Now, we are able to prove the fact at the beginning: Let $h=\liminf_{n}x_{n}$ and $k=\limsup_{n}x_{n}$. We have that $h\leq k$.

We go to show that $h<k\Rightarrow\lim_{n}x_{n}$ does not exist in $[-\infty,\infty]$. Firstly, consider the case that $h,k\in\mathbb{R}$. Choose $a,b\in\mathbb{R}$ such that $h<a<b<k$. Then $A=\{n\mid x_{n}<a\}$ and $B=\{n\mid x_{n}>b\}$ are infinite sets. If $\lim_{n}x_{n}=l$ exists in $[-\infty,\infty]$, by letting $n\rightarrow\infty$, $n\in A$, we have $l\leq a$. Similarly, by letting $n\rightarrow\infty$, $n\in B$, we have $l\geq b$. This is a contradiction. The cases that $h=-\infty$, $k=\infty$ are left to you.

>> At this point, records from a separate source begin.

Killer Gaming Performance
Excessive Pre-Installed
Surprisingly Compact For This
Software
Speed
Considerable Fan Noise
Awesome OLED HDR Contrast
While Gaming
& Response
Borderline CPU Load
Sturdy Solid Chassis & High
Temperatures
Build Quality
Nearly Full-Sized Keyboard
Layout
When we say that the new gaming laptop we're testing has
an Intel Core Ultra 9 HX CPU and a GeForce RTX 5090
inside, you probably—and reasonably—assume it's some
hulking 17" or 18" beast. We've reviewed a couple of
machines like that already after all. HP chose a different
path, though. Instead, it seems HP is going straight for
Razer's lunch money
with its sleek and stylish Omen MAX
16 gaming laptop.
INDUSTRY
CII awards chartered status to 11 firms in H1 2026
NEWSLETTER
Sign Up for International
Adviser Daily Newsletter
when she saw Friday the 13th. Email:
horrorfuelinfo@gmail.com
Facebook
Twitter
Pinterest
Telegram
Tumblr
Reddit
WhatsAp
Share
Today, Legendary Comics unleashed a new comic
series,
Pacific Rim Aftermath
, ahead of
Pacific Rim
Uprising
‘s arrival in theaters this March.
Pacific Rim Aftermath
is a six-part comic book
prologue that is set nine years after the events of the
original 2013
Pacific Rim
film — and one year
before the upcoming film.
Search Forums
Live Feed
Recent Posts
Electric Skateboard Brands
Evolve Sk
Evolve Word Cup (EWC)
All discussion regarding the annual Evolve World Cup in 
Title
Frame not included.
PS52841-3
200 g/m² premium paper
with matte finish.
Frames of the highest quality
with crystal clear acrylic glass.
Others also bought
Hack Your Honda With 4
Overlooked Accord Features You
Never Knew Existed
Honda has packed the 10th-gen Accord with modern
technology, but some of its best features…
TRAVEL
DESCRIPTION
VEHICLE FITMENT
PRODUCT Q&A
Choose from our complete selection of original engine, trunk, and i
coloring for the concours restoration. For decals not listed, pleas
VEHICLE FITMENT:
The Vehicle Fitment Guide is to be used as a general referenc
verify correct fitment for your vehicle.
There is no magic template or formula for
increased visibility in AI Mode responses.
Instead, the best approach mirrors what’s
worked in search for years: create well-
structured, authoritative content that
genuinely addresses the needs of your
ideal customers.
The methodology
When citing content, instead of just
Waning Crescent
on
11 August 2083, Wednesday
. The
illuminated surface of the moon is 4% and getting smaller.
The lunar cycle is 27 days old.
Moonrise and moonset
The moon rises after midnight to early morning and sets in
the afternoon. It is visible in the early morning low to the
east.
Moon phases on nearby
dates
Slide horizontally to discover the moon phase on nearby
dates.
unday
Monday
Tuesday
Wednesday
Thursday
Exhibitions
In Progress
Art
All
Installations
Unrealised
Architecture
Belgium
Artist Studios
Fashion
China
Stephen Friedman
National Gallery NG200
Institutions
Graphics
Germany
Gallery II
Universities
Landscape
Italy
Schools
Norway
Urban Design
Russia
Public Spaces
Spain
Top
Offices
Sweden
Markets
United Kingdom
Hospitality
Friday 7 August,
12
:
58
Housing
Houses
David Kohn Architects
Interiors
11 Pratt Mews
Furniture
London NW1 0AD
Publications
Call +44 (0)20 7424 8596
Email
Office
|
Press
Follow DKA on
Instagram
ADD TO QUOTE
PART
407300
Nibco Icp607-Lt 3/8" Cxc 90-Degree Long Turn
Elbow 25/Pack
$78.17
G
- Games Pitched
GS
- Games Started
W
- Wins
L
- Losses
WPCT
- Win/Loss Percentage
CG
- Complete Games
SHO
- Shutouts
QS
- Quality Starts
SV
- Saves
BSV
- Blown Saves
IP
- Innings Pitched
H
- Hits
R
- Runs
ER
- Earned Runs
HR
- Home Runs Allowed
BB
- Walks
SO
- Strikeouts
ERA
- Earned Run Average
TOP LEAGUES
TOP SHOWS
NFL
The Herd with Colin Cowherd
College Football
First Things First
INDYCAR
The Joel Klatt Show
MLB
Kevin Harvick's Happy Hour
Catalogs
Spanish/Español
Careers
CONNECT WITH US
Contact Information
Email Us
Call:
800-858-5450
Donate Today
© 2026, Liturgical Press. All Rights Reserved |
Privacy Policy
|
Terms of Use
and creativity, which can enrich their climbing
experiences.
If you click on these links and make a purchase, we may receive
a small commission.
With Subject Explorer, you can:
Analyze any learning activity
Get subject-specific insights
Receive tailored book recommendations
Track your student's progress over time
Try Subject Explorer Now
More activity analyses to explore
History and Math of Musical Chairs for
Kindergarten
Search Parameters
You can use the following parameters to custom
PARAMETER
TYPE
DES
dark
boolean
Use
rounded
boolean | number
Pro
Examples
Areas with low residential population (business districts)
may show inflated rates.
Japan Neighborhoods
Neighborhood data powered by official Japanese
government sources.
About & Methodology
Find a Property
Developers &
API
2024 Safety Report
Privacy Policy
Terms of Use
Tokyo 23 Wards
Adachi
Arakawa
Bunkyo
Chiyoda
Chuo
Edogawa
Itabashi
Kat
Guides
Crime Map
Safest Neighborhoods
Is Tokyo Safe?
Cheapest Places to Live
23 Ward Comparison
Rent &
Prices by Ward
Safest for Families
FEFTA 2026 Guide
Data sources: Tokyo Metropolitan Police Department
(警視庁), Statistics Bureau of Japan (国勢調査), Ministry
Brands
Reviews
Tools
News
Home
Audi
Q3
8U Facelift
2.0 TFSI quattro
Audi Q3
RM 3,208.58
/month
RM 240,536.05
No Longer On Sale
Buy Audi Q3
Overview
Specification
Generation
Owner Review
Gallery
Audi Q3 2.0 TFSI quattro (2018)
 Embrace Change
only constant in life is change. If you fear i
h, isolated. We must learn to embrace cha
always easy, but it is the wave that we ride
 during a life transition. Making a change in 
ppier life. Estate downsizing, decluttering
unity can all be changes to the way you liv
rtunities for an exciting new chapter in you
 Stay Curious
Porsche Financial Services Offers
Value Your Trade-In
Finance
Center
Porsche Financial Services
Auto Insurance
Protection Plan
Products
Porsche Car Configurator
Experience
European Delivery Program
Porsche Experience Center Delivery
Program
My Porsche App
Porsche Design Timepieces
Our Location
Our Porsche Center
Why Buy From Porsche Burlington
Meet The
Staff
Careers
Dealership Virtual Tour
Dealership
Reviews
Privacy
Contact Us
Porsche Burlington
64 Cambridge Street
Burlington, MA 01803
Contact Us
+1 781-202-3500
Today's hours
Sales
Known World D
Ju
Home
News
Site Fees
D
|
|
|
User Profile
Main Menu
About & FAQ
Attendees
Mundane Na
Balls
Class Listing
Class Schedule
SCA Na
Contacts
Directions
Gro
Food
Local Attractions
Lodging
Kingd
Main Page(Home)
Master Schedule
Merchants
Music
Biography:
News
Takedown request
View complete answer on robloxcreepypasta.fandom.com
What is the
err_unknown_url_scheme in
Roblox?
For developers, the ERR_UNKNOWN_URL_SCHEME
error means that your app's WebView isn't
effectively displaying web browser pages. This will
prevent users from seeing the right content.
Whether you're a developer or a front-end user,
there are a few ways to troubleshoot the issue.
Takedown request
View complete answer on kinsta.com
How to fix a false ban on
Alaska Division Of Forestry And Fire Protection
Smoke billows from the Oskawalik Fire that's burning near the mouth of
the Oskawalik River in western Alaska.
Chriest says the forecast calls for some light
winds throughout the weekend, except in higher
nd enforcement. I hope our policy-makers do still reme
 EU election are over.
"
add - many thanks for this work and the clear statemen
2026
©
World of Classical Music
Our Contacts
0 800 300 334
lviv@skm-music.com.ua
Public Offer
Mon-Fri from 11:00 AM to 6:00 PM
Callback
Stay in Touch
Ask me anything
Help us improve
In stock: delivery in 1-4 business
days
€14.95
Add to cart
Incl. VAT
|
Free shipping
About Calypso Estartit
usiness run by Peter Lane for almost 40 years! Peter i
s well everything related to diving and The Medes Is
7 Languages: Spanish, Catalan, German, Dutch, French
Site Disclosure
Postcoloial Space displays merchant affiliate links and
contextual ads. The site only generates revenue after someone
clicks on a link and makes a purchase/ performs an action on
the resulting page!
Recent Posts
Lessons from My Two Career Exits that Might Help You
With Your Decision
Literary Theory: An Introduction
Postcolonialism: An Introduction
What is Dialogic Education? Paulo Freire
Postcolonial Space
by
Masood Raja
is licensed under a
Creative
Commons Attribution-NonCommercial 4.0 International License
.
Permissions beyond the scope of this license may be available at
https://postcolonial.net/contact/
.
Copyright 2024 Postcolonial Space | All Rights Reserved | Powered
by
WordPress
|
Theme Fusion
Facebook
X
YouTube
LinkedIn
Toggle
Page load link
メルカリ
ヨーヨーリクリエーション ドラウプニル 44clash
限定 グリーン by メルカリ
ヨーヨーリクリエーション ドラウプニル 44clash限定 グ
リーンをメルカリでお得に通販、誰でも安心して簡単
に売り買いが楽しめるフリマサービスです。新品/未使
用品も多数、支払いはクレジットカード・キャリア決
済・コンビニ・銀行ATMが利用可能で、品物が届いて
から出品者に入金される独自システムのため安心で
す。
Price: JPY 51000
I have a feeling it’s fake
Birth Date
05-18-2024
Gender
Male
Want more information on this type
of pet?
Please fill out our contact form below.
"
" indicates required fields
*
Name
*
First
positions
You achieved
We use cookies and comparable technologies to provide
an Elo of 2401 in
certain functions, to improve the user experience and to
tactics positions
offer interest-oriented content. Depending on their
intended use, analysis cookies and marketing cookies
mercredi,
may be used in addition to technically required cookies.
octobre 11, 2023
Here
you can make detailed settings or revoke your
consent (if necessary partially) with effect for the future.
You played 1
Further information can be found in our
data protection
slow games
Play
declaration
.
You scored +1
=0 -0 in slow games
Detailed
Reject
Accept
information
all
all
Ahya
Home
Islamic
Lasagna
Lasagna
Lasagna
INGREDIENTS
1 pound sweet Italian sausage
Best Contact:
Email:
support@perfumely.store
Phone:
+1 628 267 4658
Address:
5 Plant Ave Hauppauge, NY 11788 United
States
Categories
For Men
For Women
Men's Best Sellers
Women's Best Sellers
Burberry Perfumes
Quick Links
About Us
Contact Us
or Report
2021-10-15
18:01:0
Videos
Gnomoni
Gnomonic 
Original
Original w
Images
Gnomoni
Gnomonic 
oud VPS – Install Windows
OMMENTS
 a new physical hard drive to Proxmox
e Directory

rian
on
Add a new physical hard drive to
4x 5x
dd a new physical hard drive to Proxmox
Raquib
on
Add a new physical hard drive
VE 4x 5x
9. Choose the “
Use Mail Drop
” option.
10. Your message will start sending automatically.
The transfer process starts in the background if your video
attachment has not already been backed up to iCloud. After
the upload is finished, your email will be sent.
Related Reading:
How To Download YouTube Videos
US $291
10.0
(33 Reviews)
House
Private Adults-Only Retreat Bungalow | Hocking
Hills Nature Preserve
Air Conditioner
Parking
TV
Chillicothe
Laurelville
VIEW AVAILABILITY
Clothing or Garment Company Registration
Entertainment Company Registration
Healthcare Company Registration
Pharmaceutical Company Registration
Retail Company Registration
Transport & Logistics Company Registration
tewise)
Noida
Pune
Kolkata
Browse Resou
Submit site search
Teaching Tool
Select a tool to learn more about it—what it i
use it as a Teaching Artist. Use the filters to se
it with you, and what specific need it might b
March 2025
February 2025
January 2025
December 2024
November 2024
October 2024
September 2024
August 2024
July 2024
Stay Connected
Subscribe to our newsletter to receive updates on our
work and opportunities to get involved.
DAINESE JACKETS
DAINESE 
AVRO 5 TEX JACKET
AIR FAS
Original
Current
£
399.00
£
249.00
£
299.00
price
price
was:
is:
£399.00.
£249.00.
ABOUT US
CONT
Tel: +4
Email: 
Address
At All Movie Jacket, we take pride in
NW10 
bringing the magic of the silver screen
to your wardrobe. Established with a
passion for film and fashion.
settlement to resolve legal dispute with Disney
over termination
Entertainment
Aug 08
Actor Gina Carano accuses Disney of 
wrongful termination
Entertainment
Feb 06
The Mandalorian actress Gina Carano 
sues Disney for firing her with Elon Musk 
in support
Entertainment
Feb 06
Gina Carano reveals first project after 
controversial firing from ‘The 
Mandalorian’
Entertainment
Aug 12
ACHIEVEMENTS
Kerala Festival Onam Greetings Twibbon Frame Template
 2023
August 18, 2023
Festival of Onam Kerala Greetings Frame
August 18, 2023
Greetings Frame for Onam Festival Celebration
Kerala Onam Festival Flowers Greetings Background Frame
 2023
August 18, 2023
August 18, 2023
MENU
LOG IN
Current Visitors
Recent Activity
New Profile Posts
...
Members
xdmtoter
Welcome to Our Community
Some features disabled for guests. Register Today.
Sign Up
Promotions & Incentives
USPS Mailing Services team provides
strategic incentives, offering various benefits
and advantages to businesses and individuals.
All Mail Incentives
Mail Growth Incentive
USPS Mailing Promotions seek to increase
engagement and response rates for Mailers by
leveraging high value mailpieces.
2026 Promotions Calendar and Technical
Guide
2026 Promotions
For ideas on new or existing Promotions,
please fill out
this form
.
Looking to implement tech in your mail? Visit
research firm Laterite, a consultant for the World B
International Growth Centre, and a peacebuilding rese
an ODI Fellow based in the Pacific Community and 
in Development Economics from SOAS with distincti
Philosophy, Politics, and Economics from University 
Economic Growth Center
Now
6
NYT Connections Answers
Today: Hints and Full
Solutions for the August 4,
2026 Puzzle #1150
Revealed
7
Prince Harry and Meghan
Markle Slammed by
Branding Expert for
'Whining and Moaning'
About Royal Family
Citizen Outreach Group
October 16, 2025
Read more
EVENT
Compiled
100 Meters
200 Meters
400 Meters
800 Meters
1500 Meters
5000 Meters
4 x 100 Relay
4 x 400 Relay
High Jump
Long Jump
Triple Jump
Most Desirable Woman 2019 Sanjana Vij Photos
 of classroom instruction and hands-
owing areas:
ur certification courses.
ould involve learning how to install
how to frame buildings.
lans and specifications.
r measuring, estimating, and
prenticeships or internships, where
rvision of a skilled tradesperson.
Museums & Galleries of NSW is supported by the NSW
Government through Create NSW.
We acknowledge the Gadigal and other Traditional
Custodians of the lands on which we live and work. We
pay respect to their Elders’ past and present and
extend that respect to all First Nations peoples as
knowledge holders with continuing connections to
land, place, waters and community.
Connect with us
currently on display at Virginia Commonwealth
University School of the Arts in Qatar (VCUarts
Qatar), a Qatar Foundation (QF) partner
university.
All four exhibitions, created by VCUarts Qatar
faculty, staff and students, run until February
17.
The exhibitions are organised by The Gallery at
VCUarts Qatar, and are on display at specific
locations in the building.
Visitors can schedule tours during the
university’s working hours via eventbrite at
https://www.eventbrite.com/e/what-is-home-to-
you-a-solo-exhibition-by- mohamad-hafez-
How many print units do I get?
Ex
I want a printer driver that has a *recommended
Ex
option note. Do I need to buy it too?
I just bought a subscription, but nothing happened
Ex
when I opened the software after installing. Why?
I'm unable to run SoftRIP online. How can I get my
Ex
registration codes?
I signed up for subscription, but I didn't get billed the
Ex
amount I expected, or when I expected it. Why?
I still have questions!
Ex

We go to show that $h=k\Rightarrow\lim_{n}x_{n}$ exists in $[-\infty,\infty]$. Denote $l=h=k$. Firstly we consider the case that $l\in\mathbb{R}$. Let $\varepsilon>0$ be arbitrary. By Claim 1, $\{n\mid x_{n}>l+\varepsilon\}$ is a finite set, so there exists $N_{1}$ such that $x_{n}\leq l+\varepsilon$ whenever $n\geq N_{1}$. By Claim 2, $\{n\mid x_{n}<l-\varepsilon\}$ is a finite set, so there exists $N_{2}$ such that $x_{n}\geq l-\varepsilon$ whenever $n\geq N_{2}$. Let $N=\max(N_{1},N_{2})$. If $n\geq N$, then $l-\varepsilon\leq x_{n}\leq l+\varepsilon$, i.e., $|x_{n}-l|\leq\varepsilon$. This shows that $\lim_{n}x_{n}=l$. The cases that $l=\infty$ and $l=-\infty$ are left to you.